The night was cold and clear. The croaking of frogs punctuated the silence and a dog barked somewhere far off. When Yoav looked up, he saw a mass of low clouds gathering above his head and said to himself that all the things we think are important really aren’t, and he had no time to think about the things that really are. His whole life was going by and he had never contemplated the big, simple truths: loneliness and longing, desire and death. The silence was deep and wide, broken occasionally by the cries of jackals, and Yoav was filled with gratitude both for that silence and for the cries of the jackals. He didn’t believe in God, but in moments of solitude and silence such as this, Yoav felt that someone was waiting for him day and night, waiting silently and patiently, soundlessly and utterly still, and would wait for him always.
As he walked slowly between the cold-storage room and t
he fertilizer shed, the rifle slung over his shoulder, he saw a thin silhouette between the shadows of the walls and suddenly a figure wearing a coat blocked his path. A woman’s voice, deep, pleasant, slightly husky, said, “Don’t be frightened, Yoav. It’s just me. Nina. I’ve been waiting for you to pass by here. I knew you would. I have to ask you something.”
Yoav drew back, then focused his eyes in the darkness, pulled Nina by the arm to the nearby streetlamp, and asked worriedly if she was cold and how long she’d been waiting there alone. Nina was a young woman known on the kibbutz for her strong, unwavering opinions. She had green eyes, long lashes, and thin, finely sculpted lips.

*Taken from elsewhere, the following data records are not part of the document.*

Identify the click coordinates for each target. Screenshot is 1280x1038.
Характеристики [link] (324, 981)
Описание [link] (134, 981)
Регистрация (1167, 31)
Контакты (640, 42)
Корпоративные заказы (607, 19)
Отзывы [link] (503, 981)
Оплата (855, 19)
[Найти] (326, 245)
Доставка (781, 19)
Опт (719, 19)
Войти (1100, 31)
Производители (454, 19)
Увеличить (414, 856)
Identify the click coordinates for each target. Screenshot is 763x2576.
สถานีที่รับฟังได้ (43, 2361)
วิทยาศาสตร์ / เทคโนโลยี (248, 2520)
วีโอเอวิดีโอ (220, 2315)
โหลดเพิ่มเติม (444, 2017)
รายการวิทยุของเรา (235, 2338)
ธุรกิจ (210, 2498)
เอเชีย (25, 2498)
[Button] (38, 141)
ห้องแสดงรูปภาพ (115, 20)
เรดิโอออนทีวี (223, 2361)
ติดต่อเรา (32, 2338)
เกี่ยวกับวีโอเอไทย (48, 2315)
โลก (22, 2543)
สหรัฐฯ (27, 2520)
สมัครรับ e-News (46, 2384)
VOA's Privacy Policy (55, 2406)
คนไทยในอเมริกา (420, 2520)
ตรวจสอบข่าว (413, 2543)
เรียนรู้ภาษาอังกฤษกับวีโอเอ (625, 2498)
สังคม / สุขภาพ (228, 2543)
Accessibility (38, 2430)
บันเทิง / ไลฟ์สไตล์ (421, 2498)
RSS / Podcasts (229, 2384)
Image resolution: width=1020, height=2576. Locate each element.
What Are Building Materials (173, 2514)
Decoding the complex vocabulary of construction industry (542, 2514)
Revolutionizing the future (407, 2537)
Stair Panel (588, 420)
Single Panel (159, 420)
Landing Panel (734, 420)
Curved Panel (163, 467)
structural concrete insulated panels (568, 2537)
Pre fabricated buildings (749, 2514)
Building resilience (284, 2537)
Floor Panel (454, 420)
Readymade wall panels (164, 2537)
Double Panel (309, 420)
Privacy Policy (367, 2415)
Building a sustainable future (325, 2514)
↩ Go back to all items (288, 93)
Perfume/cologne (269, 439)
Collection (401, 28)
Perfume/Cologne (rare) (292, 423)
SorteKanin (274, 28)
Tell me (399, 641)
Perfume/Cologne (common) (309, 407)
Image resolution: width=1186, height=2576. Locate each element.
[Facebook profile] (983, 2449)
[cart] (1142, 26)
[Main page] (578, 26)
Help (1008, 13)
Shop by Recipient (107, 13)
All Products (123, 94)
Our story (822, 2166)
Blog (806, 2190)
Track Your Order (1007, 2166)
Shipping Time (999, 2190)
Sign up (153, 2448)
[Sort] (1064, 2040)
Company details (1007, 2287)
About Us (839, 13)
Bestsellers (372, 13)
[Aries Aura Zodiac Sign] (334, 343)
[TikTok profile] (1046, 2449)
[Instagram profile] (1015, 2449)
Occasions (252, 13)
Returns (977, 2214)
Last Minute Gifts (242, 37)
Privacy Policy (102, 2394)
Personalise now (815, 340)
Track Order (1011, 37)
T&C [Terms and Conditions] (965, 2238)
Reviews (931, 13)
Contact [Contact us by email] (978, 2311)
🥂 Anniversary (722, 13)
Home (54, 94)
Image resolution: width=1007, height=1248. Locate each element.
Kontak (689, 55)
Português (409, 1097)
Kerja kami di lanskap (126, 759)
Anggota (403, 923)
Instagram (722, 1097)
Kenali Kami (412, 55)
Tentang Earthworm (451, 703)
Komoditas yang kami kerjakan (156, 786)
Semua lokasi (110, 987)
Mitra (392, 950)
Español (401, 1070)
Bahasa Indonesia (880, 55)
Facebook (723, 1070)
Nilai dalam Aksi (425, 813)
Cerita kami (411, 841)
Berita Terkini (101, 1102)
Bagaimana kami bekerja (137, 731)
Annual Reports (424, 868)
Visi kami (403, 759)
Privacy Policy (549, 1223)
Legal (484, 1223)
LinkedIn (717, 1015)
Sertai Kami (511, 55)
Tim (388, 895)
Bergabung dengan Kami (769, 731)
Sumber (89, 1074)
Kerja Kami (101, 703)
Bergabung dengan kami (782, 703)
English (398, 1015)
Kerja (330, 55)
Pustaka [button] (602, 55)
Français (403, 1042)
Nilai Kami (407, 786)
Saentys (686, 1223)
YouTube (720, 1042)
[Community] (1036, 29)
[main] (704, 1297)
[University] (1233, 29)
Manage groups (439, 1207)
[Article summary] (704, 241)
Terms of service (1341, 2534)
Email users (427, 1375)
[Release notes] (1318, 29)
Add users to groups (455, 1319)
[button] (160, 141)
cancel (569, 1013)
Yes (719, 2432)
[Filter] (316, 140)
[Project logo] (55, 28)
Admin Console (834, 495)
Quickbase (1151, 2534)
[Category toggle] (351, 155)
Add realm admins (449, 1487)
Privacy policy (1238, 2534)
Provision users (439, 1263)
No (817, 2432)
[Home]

Her forehead shone in the dark and her blond hair was cropped short.
“Tell me what you would do, Yoav, if you had to live every day and sleep every night of your whole life with someone who repulses you. Has repulsed you for years. The things he says, his smell, his jokes, his scratching, his hiccups, his coughing, his snoring, his nose-picking. Everything. What would you do?”
Yoav put his hand on her arm and said, “Tell me exactly what happened, Nina.”
In the light of the streetlamp, he saw that her face was pale and tense, but her tired green eyes, looking straight into his, held not a single tear. She clenched her lips and said, “Nothing happened. He even argues with the announcer on the radio.” Then she said, “I can’t take it anymore.”